Fig xA Emission spectra of as prepared Pb

An important criterion for specifying the property of the phosphor is its color that KY02111 can be described in terms of CIE chromaticity coordinates. So, for studying the emission color of Pb2+ co-doped YVO4:5Dy3+ phosphors, we have determined the CIE coordinates of 1 at.% Pb2+ co-doped YVO4:5Dy3+ phosphor as (0.347, 0.364), (0.362, 0.411) and (0.388, 0.424), respectively for as-prepared, 500 and 900 °C annealed sample under 280 nm excitation. And for undoped YVO4:5Dy3+ phosphor CIE chromaticity lies in bluish white with CIE coordinates (0.331, 0.323) under 280 nm excitation. We see that on co-doping Pb2+ ions into YVO4:5Dy3+ color changes from bluish white to white region on contrary to that observed on co-doping Bi3+ ions [31] and then shift towards yellow region as we move from 500 to 900 °C annealed sample (Fig. 14).
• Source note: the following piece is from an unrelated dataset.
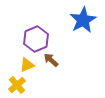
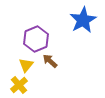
brown arrow: moved 1 px left, 1 px down
yellow triangle: moved 1 px left; rotated 28 degrees counterclockwise
yellow cross: moved 2 px right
The emission color of 900 °C annealed 7 at.% Pb2+ co-doped YVO4:5Dy3+ phosphor under 280 nm is found to be in pure yellow region with CIE co-ordinate (0.397, 0.410). This is related to the slight increase in the value of asymmetric ratio owing to the dominance of yellow light emission over blue emission on heat treatment. This shows that annealing temperature is also responsible for tuning the color of the phosphors. We also find that the emission color remain the same even on changing the excitation wavelengths from 280 nm. However, multicolor tunable emission was accomplished by just using different excitation wavelength in Bi3+ co-doped YVO4:5Dy3+ phosphors [31]. Under 300 nm excitation, the emission color of 1 at.% Pb2+ co-doped phosphor also fall in white region with CIE coordinates (0.342, 0.371) [37]. The well fitting of CIE coordinates in white region on co-doping of Pb2+ into YVO4:5Dy3+ could serve as a good source of white light in the application of white LEDs.